In the final minutes before the race, Deb Rose decided to veer from her regular route to test Scholl's plan.

She ended up second among the women with a time of 1:02.

"I think it's a little longer," she said, noting that next year, "I'm not going to listen to Stephanie."

Annie Richman, who took the same route, finished third in the women's division with a time of 1:10.

The Hot Springs Shortcut Race was the second race in the Steamboat Springs Running Series.

Friendly rivalry helps motivate many runners, such as Nate Anderson and Andy Picking, up the notoriously grueling road to the hot springs.

Anderson finished first and Picking followed in second in a near repeat of last year's race, except both runners' times were faster: Anderson's time was 46:59, and Picking finished at 47:42.

"Following Nate is the secret -- and trying to keep up," Picking said.

Anderson scouted his route through the woods around Steamboat Springs High School and Butcherknife Canyon, noting every log and obstacle in the path, he said.

Paul Sachs, who finished third with a time of 48:29, said he ran the race from memory.
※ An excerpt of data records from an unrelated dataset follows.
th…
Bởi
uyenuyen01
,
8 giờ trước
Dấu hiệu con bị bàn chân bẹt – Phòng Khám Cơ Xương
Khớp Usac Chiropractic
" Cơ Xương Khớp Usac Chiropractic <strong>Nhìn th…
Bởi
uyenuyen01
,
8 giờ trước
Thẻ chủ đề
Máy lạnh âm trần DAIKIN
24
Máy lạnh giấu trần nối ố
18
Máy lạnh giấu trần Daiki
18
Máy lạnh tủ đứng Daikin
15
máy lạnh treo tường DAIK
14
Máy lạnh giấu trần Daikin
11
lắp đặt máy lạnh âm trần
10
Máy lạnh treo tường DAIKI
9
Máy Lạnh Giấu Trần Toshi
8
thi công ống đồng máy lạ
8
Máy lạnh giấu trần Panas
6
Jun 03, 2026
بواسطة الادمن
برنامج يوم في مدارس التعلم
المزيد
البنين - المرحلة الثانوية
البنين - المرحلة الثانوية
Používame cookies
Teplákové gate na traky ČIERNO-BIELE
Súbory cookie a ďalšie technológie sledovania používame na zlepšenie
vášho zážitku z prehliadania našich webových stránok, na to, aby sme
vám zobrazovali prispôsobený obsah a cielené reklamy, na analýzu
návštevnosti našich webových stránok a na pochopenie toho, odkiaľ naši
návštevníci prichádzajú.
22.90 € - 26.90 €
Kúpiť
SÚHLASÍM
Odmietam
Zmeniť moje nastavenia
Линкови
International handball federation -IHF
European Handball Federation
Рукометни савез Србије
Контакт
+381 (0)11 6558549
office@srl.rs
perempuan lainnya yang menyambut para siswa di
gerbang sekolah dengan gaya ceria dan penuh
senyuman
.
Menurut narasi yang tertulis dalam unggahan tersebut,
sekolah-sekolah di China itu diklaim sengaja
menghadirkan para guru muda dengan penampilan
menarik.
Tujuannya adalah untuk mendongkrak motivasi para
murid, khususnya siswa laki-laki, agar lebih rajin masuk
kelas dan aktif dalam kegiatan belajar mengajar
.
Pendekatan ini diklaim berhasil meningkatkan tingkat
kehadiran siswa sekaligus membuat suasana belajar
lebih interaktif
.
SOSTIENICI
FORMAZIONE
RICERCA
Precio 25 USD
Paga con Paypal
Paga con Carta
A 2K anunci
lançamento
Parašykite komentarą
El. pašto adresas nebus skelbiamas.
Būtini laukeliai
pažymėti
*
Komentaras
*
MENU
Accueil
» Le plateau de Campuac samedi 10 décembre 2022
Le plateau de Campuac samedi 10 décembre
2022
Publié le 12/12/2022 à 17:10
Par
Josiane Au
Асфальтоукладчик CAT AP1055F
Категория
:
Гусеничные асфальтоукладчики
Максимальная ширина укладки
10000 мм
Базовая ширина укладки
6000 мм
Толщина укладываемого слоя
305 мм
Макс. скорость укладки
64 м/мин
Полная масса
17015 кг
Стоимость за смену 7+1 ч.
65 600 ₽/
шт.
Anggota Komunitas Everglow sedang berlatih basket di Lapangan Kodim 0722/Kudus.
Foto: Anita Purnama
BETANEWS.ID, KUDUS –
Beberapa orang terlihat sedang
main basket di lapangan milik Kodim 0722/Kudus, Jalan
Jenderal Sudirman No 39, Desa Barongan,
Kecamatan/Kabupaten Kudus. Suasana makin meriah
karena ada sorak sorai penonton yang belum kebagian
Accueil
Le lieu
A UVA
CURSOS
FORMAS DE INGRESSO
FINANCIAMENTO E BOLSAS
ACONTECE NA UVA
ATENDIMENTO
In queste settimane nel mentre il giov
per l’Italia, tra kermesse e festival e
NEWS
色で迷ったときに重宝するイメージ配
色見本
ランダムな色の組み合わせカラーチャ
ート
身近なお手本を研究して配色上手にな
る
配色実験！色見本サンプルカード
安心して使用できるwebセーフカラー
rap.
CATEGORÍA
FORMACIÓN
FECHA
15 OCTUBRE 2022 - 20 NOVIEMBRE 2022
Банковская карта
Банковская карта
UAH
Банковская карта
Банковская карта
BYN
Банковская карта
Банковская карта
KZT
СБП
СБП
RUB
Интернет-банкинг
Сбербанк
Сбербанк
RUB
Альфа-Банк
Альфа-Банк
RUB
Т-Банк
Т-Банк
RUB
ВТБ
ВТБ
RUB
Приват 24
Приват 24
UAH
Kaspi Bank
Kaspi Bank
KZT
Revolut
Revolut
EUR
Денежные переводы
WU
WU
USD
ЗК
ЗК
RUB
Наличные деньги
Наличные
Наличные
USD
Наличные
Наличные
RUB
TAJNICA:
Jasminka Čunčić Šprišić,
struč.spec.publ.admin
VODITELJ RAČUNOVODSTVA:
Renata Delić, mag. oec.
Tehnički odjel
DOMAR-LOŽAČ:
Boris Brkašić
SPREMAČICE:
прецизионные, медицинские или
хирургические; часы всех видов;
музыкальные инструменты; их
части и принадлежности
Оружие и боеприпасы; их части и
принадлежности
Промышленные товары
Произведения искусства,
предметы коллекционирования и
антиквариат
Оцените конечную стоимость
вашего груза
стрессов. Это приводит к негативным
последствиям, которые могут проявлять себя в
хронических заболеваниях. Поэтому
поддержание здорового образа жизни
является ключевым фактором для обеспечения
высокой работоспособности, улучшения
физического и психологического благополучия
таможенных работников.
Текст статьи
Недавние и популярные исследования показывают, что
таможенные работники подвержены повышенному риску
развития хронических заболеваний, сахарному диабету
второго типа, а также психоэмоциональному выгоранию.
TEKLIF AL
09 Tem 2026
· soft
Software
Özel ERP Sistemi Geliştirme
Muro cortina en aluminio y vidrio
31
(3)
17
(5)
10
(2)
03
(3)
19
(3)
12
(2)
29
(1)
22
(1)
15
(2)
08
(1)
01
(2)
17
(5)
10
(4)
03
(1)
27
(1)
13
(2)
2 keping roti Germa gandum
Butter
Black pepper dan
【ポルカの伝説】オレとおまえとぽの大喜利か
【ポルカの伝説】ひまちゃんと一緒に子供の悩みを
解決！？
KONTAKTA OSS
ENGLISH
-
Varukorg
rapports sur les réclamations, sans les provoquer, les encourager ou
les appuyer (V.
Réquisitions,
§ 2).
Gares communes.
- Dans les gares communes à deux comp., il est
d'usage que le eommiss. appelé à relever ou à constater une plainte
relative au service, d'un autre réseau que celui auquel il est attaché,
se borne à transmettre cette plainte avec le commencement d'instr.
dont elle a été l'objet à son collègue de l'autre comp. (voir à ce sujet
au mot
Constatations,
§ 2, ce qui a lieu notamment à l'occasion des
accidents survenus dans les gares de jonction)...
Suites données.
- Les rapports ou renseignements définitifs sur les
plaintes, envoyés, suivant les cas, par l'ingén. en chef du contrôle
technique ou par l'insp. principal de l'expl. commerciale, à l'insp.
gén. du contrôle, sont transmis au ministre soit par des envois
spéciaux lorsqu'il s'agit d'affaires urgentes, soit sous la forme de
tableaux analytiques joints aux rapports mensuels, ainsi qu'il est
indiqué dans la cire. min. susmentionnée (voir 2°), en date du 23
He was the first-place finisher in the race from 1999 to 2003.

"We outfoxed the fox himself," Anderson said as the three compared routes.

Walkers and mountain bikers also participated in the event. Bikers are not allowed to pick their course; they must follow a set route.

Mel Stewart finished first among the men bikers with a time of 33:34. Thayer Wiley took second at 34:16, and Brett Denney came in third at 34:23.

In the women's bike race, Shelly Bonner finished first at 46:11, followed by Jessica Stevenson at 49:16 and Deborah Gallery at 52:55.

The next race in the series is the Hayden Cog Run, to be held Saturday beginning at Hayden Town Park. The Cog Run typically is held before the Shortcut race but organizers changed the schedule to prevent a conflict with graduation at The Lowell Whiteman School.

Picking said he liked the schedule because it allowed time between the Shortcut race and the Steamboat Marathon on June 5.

"The Cog is harder on your body," Picking said. "But I think this is a bigger lung-buster."

The Hayden Cog Run is a challenging 8.4-mile, out-and-back course from Hayden Town Park up Routt County Road 76.

A 10-kilometer and 5K run/walk will follow an out-and-back rolling course south of Hayden on C.R. 53.

Pre-race registration is available for $20 at Christy Sports or at www.active.com.

Hayden residents can register at Hayden Town Hall for $12 per person until noon Thursday. Hayden children can enter for $8, and families can register for a $30 group fee.

On-site registration will be from 9 to 9:30 a.m. race day. The cost is $15 for Hayden residents and $25 for other racers.